# Is this worth my time and effort?



## Bduke21 (Nov 12, 2011)

My relative who has completely given up on cycling has a 2008 set of 105's sitting on a bike in the shed in the backyard with probably 90 miles on them, now I am currently running Sora/tiagra mix on my 2011 Allez. Is it worth me giving them a few extra dollars for the trade then paying my LBS to switch them from bike to bike?


----------



## Camilo (Jun 23, 2007)

OK, which parts are you talking about? All 8 pieces? Shifters, brakes, FD, RD, crank, cassette? I'm assuming no new chain needed. Are you talking about just the shifters?

Call the shop and ask them what it will cost just for the changeover. They often/usually have a price chart including "complete build" (per bike of course) and probably another 1/2 hour each of shop time for removing the parts from each bike.
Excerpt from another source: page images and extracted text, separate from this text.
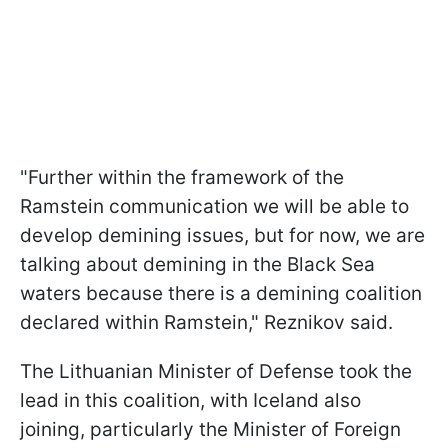
"Further within the framework of the
Ramstein communication we will be able to
develop demining issues, but for now, we are
talking about demining in the Black Sea
waters because there is a demining coalition
declared within Ramstein," Reznikov said.
The Lithuanian Minister of Defense took the
lead in this coalition, with Iceland also
joining, particularly the Minister of Foreign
I'm guessing at least $75 - $150 each for a shop to do it. You're also probably going to get into new bar tape too. If it's just the shifters, probably less than an hour of shop time each to remove and swap.

Might cost less if you remove all the parts from both bikes and bring them in ready to mount. So you're into it quite a bit just to swap them. It might be better to find out what the 105 group or parts would cost you and see if it makes sense.

If it were me, it would probably be worth it because I'd do all the work myself (and enjoy it!).


----------



## Hottody (Mar 31, 2012)

If you will get pleasure out of the switch and the cost is ok I would make the upgrade! Sounds like a good deal to me.


----------